Alas, two weeks before the baby’s due date Kate catches on to the Kellys’ message drop (I joked that Jacob would try to lie his way out of this and say, “Would you believe I’m a Russian spy?”) and, realizing that Allison is the problem, tries to take her out with a high-powered rifle — alas for her it’s a carbine and not a semi-automatic and so she can’t get the shots out fast enough once she misses the first time, and Allison gets away and summons the local sheriff — only while all this is happening, how much do you want to bet that Allison’s water breaks (we see an un-lovely shot of the stuff dripping out from  under her dress) and she starts going into labor right then and there? Her strength holds out long enough to put Jacob in bondage in the basement, chaining him to a support beam, though he manages to use a broom to reach for a saw and use the saw to cut open the beam and escape, and eventually both he and Allison confront Kate and threaten to kill her then and there if she doesn’t start pushing so their baby can be born — which puts Allison in the weird position of doing a D.I.Y. midwife delivery of her own son.

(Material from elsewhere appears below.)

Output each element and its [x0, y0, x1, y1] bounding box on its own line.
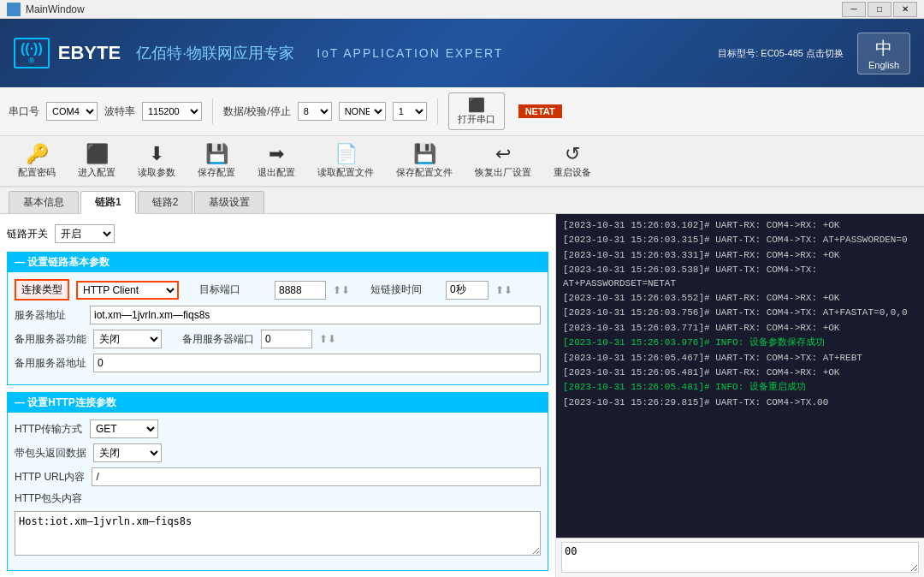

Kate tries to flee but the sheriff’s deputy catches her — only in a weird ending that seems to be setting up a Devil in the Flesh II-type sequel, the film ends with Kate and the sheriff’s deputy in a lip-lock that makes it look like she’s going to seduce him into letting her go. The Surrogate was produced, directed and written by a quite tight-knit group of people — the producers are Ken Sanders, who also wrote the original story, and Robert Ballo, who was also the cinematographer; the writers who turned Sanders’ farrago of melodramatic craziness into a shooting script are Barbara Kymlicka and Doug Campbell, and Campbell also directed — and while I’ll give Campbell and the actors credit for getting this nonsense on screen while keeping straight faces about it, The Surrogate is so crazily melodramatic and so ludicrous it sometimes seems the filmmakers were as demented as their central character. There’s an ironic little scene early on in which Jacob Kelly is telling one of his students, who’s submitted a story about a bad girl entrapping a good girl, to make the villain more interesting and let her live at the end; but I would hope that if Jacob Kelly had had Ken Sanders as a student and he’d submitted the plot of The Surrogate, Kelly would have given Sanders an F.